With this exposure to natural light at such a young age, Piippo had an early start on his journey towards lighting design. Amidst a few stints of working as a dockhand carrying bananas for extra cash, Piippo began working with light at age fifteen when he offered to do the stage lighting for his friend’s band. “It made me realise how much light can add, how it can create magical moments, so I kept at it.”

At eighteen, the budding designer moved on to lighting stage productions at a theatre, and his career took off from there.

Piippo set up his own lighting practice, Ljusarkitektur, in 1991 with his business partner Niklas Ödmann, who he met at The Royal Theater Drottningholm, Stockholm in 1986. Piippo reflects on the practice’s beginnings: “At the depths of the recession, nothing was being built and there was huge unemployment among architects. As it turned out, this was an ideal time to start a new business because when the tide turned, we were a name to be reckoned with. It took seven years before we stopped struggling though – until we felt the wind in our backs.”

In August 2013, Piippo sold Ljusarkitektur; it was purchased by and fully merged with ÅF Lighting, which today is one of the world’s largest lighting design offices. “I wanted to be part of building the world’s leading competence centre in lighting,” explains Piippo. “In order to be a force in shaping and developing the world around you, you need the combined power of many different competencies.”

ÅF Lighting provides this diversity in competence in its multidisciplinary team comprised of lighting designers, architects, engineers, physicists and experts in economy, communication and culture.
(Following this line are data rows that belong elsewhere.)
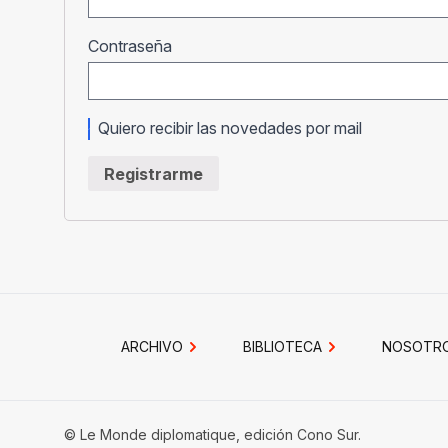
Obligatorio
Contraseña
Quiero recibir las novedades por mail
Registrarme
ARCHIVO
BIBLIOTECA
NOSOTR
© Le Monde diplomatique, edición Cono Sur.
It forms part of the ÅF Group, with some 8,500 consultants globally, providing massive opportunities for cross-fertilisation between disciplines and access to new markets.

Through the success of this joining of forces, the ÅF Lighting team works on both small and large scale architectural projects. Fourteen years ago, Piippo received his first large scale office project at the Stockholm OMX Stock Market 36 with Architects Sandell & Sandberg, a moment when the size and number of projects really started to take off. “These days we create masterplans for cities and strategies for brands,” says Piippo. “We are involved in product development and we benchmark lighting fixtures within the Nordic market for governmental authorities. But we still take on projects of all sizes, and frequently design lighting for single shops, schools or art galleries.”

Regardless of size, ÅF Lighting’s projects are based on a ten-point manifesto called New Nordic Lighting, which involves a holistic design approach that strives to achieve a balance between aesthetics, function and sustainability. In order to achieve this, Piippo sees it as vital to consider the perspectives of all experts involved in any single project.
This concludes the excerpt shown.